If the extension F(s) is finite, s is algebraic (with respect to F), else s is transcendental. If a base field is not given, the rationals are assumed. An algebraic number, adjoined to the rationals, produces a finite extension. Equivalently, an algebraic number is the root of an irreducible polynomial in the rationals. The square root of 2 and the cube root of 39, for example. A transcendental is not the root of any polynomial over the rationals. There are countably many polynomials over the rationals, and each polynomial has finitely many roots, hence there are contably many algebraic numbers. The reals are uncountable, so there are lots of transcendental numbers. E and π are two examples. (Limerick)

Remember that a finitely generated extension, also called an extension of finite type, could be an infinite extension over F. This happens when at least one of the adjoined elements is transcendental. If all the adjoined elements are algebraic, bring them in one at a time to produce a finite extension.

The extension field E over F is algebraic (not necessarily finite) if every s in E is algebraic over F. Failing this, E is a transcendental extension of F.

Adjoining a finite set of algebraic elements produces a finite extension, and every element in a finite extension is algebraic, hence the extension is algebraic. If a and b are algebraic, F(a,b) is finite, and algebraic, hence a+b, a-b, a*b, and a/b are all algebraic. The square root of 2 divided by the cube root of 17 is the root of some polynomial somewhere.

Two sequential extensions are algebraic iff the composite extension is algebraic.
If b is the root of p(x) over the intermediate field,
and p has coefficients a_{1} a_{2} … a_{n},
the extension of F by these coefficients, and then by b, is finite,
and algebraic, hence b is algebraic over F.
This holds for all b, so the composite extension is algebraic.

Here is an example of an infinite algebraic extension.
Start with the rationals
and adjoin the p^{th} root of 2 for each prime p.
Each polynomial x^{p}-2 is irreducible by
eisenstein's criterion.
Each extension has dimension p,
and if the composite extension were finite,
there would not be room for a p dimensional extension for large p.
Thus our algebraic extension is infinite.

Let E/F be algebraic with a countably infinite dimension.
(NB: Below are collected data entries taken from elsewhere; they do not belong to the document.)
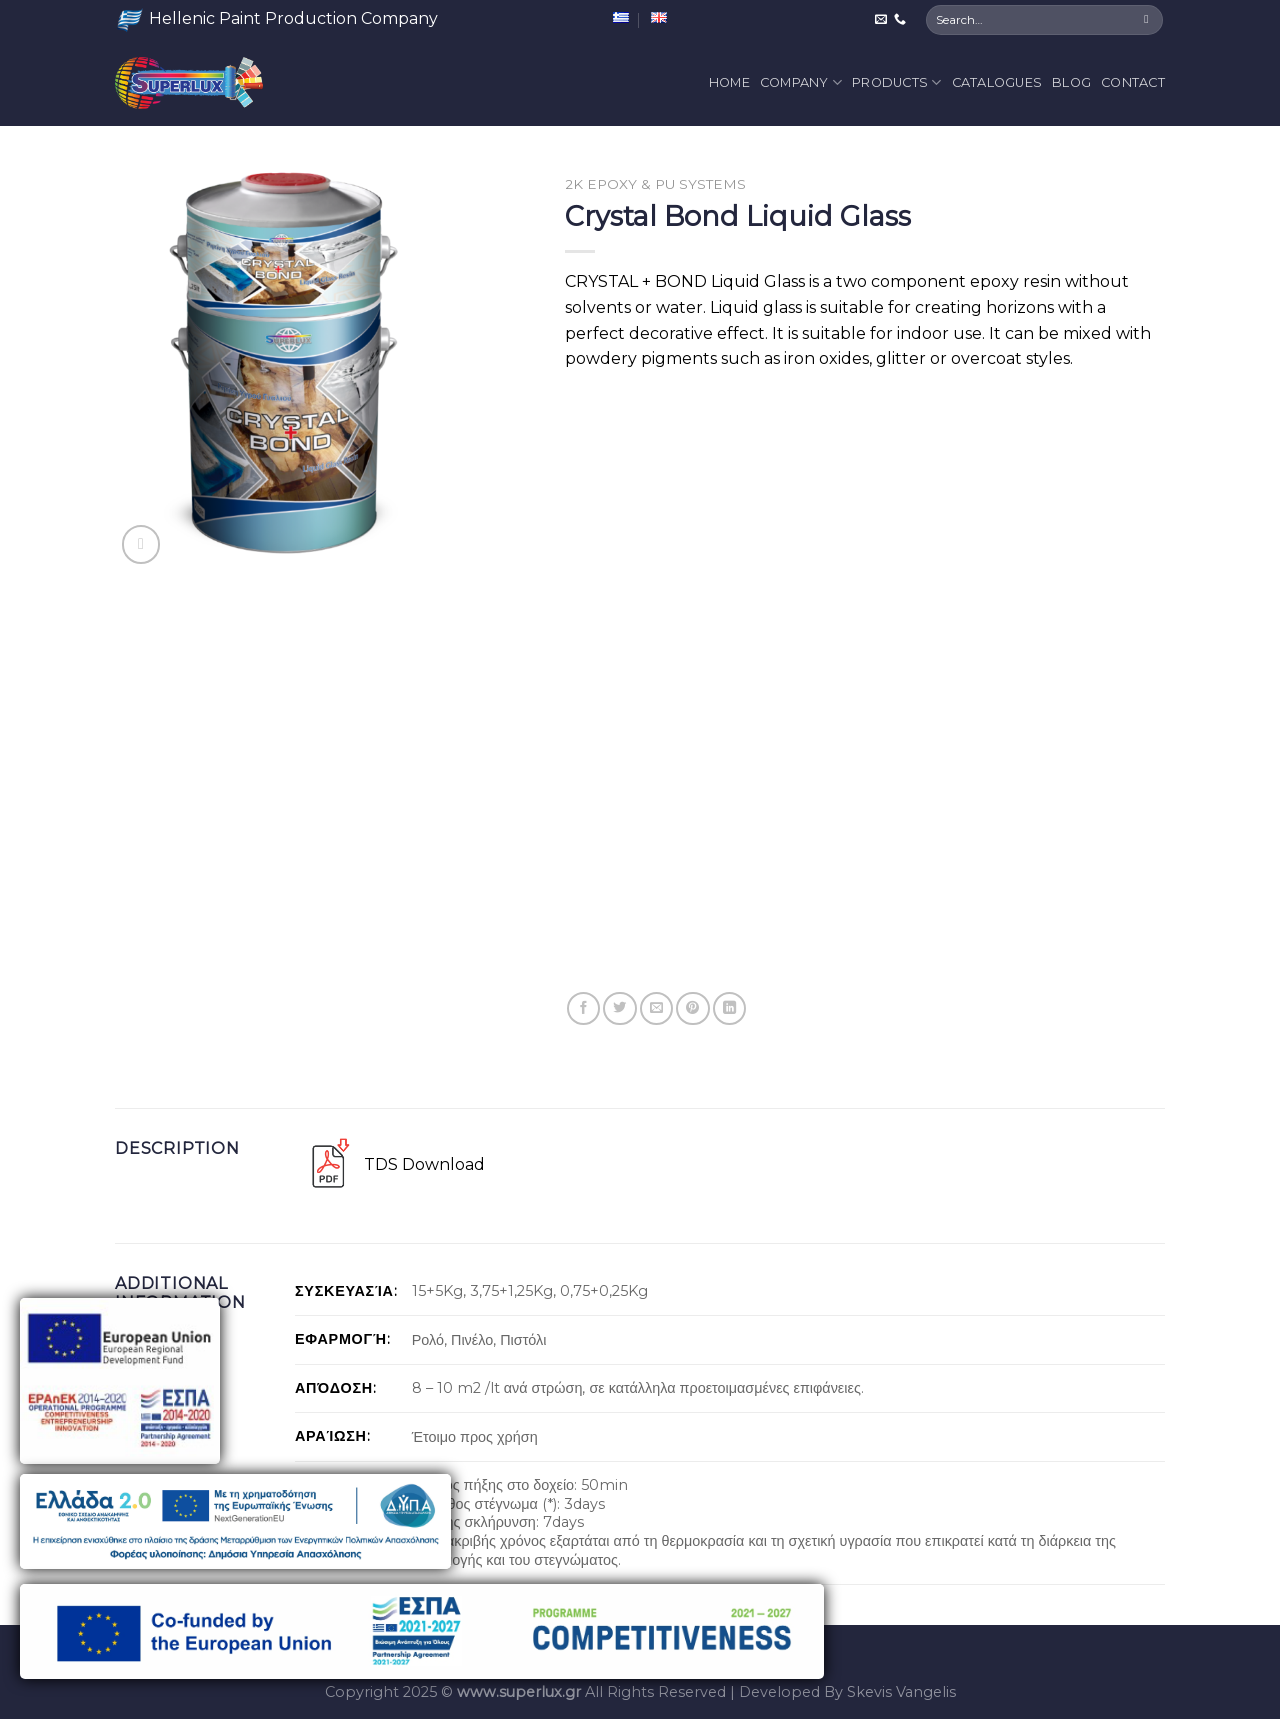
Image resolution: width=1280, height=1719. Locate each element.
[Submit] (1146, 20)
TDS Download (424, 1164)
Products (897, 82)
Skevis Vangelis (901, 1692)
In other words, it has a countable basis. Use these basis elements as generators, and the extension is countably generated. A finite set of generators will not suffice, since that would produce a finite extension. We really need an infinite set of generators.

Conversely, adjoin a countable set of algebraic elements to a base field. each generator multiplies the dimension by a finite number. The basis elements can be enumerated, and the dimension of the extension is countable.